According to Roesser, produce appears to be among the most popular items, with the biggest selling items being: strawberries, 663 lbs; blueberries, 514 lbs; Jail Island salmon fillets, 106 lbs; organic bananas, 961 lbs; Halo brand clementines, 237 bags; grapes, assorted colors, 162 lbs; herb-roasted chickens, 64 birds; cut flowers, 56 bouquets; local strawberries, 57 lbs; and avocados, 357 lbs.

Roesser said some of the new store's activity is likely due to people from outside the neighborhood coming to check it out. A Sunday "sky-high" rush may have been driven, at least in part, by the Chestnut Hill Home & Garden Festival and the Ambler Car Show, which drew curious members out of those neighborhoods and into Germantown.

"Changing existing shopping patterns is always difficult – people are creatures of habit – so a brand-new store needs time to become part of people's routines," he said. "Sales in Mt. Airy declined by about 10%, which is actually a little less than expected," Roesser said. "We knew Germantown would pull regular shoppers away from Mt.
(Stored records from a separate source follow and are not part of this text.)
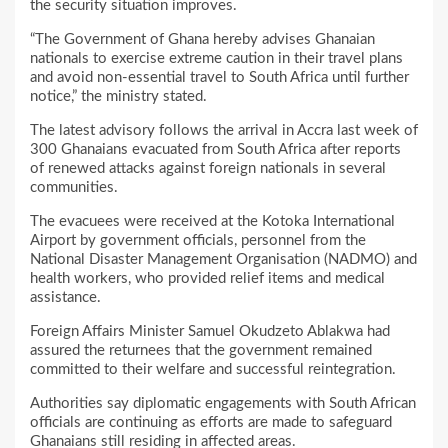
the security situation improves.
“The Government of Ghana hereby advises Ghanaian
nationals to exercise extreme caution in their travel plans
and avoid non-essential travel to South Africa until further
notice,” the ministry stated.
The latest advisory follows the arrival in Accra last week of
300 Ghanaians evacuated from South Africa after reports
of renewed attacks against foreign nationals in several
communities.
The evacuees were received at the Kotoka International
Airport by government officials, personnel from the
National Disaster Management Organisation (NADMO) and
health workers, who provided relief items and medical
assistance.
Foreign Affairs Minister Samuel Okudzeto Ablakwa had
assured the returnees that the government remained
committed to their welfare and successful reintegration.
Authorities say diplomatic engagements with South African
officials are continuing as efforts are made to safeguard
Ghanaians still residing in affected areas.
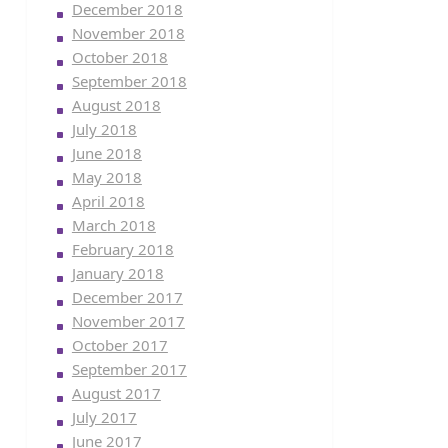
December 2018
November 2018
October 2018
September 2018
August 2018
July 2018
June 2018
May 2018
April 2018
March 2018
February 2018
January 2018
December 2017
November 2017
October 2017
September 2017
August 2017
July 2017
June 2017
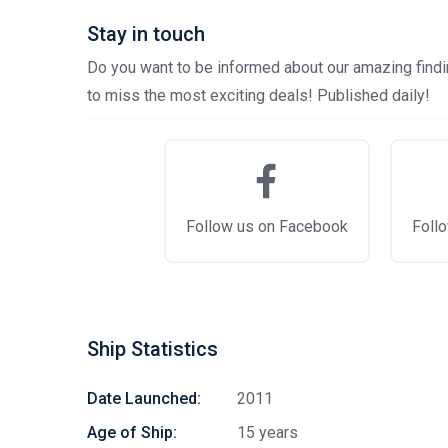
Stay in touch
Do you want to be informed about our amazing findin
to miss the most exciting deals! Published daily!
Follow us on Facebook
Follo
Ship Statistics
Date Launched:
2011
Age of Ship:
15 years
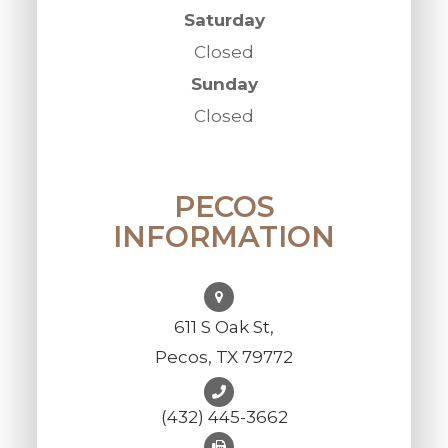
Saturday
Closed
Sunday
Closed
PECOS
INFORMATION
611 S Oak St,
Pecos, TX 79772
(432) 445-3662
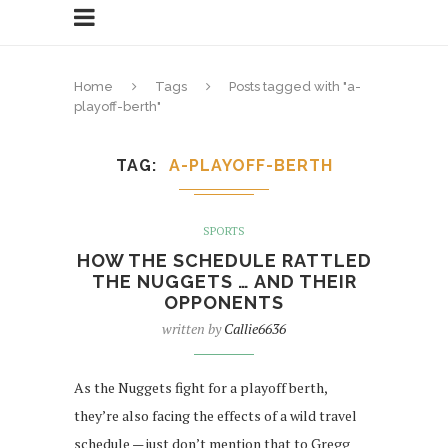
Home
Tags
Posts tagged with "a-
playoff-berth"
TAG
A-PLAYOFF-BERTH
SPORTS
HOW THE SCHEDULE RATTLED
THE NUGGETS … AND THEIR
OPPONENTS
written by
Callie6636
As the Nuggets fight for a playoff berth,
they’re also facing the effects of a wild travel
schedule — just don’t mention that to Gregg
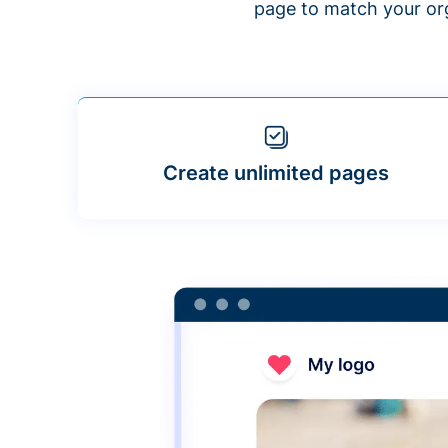
page to match your org
Create unlimited pages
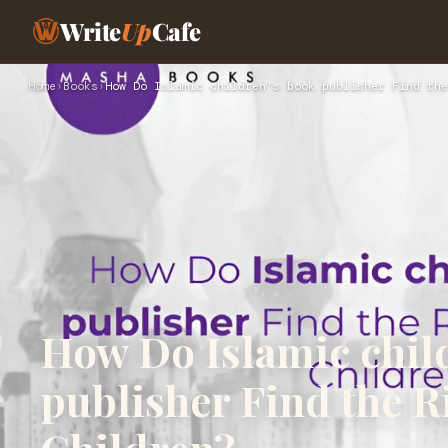
Write
Up
Cafe
Home
›
Books
›
How Do Islamic children's book publisher Find the
How Do Islamic chil
publisher Find the Ri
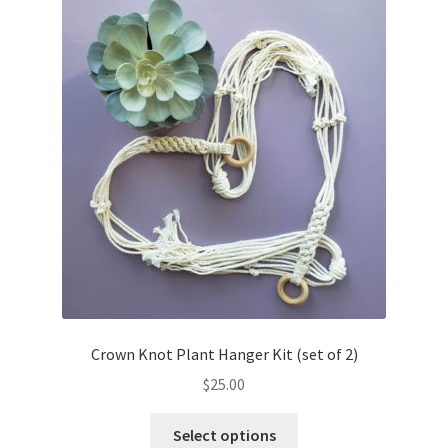
Crown Knot Plant Hanger Kit (set of 2)
$
25.00
This
Select options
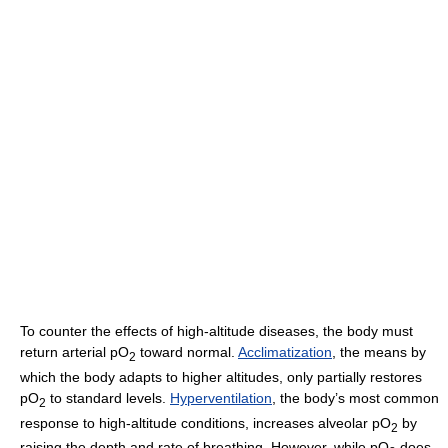
To counter the effects of high-altitude diseases, the body must
return arterial pO
toward normal.
Acclimatization
, the means by
2
which the body adapts to higher altitudes, only partially restores
pO
to standard levels.
Hyperventilation
, the body’s most common
2
response to high-altitude conditions, increases alveolar pO
by
2
raising the depth and rate of breathing. However, while pO
does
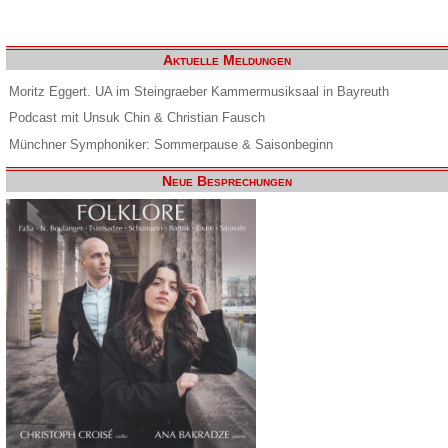
Aktuelle Meldungen
Moritz Eggert. UA im Steingraeber Kammermusiksaal in Bayreuth
Podcast mit Unsuk Chin & Christian Fausch
Münchner Symphoniker: Sommerpause & Saisonbeginn
Neue Besprechungen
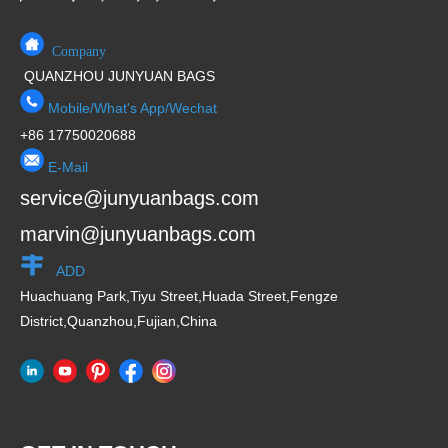
Company
QUANZHOU JUNYUAN BAGS
Mobile/What's App/Wechat
+86 17750020688
E-Mail
service@junyuanbags.com
marvin@junyuanbags.com
ADD
Huachuang Park,Tiyu Street,Huada Street,Fengze
District,Quanzhou,Fujian,China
Airy, especially those who live in Germantown and East Falls."

He also noted that they're still fine-tuning certain store operations, such as waste management, back-of-store organization, and sandwich ordering protocols. And of course, there are the inevitable kinks that come with opening any new store.

"The parking lot is probably half the size of what it really should be, so at some point, we may apply for an exit onto Morris so we can establish one-way traffic in the lot," Roesser said. "And we have one mobility scooter for shoppers who need it, and turns out that's not enough. We'll need another one."

The Germantown residents who have been members of Weavers Way since before the new store opened have long worked for the organization to open a store in their neighborhood. Now that it has, they're off to a strong start in honoring their pledge to support it – and get their neighbors to do the same. The new store has been the number one topic on Germantown social media all week, with people raving about its quality and charm, sharing their shopping experiences, and urging others to become members.

The Weavers Way Co-op is the third grocery store in the immediate neighborhood, joining a Save-A-Lot and IGA market. But it is the only one of the three that offers the kind of fresh and natural food offerings that the Co-op is known for.